> _What you will do_
Retype, word for word, every line from the one holding "Tipos de propiedades" through the one holding "Casa unifamiliar" in the entries below, both included, and only those lines.

> _Extracted entries_
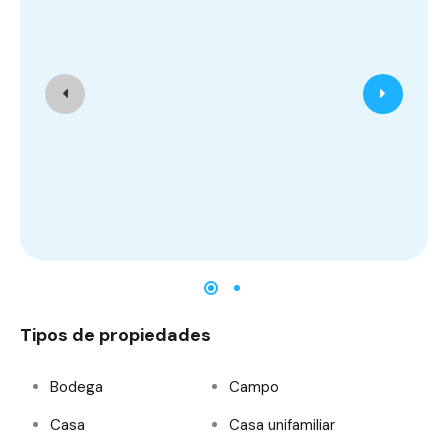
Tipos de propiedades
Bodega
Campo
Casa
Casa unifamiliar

...

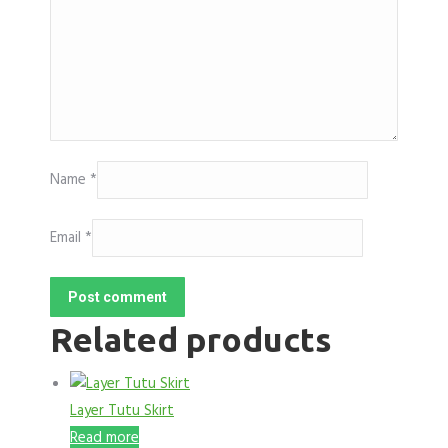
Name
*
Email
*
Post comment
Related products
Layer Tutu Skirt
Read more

* * *

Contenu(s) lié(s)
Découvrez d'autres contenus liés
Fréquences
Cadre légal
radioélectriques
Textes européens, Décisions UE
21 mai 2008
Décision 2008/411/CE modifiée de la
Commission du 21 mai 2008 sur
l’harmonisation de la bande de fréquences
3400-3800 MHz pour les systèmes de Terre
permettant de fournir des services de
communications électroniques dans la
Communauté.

> _Output of the exercise_
Tipos de propiedades
Bodega
Campo
Casa
Casa unifamiliar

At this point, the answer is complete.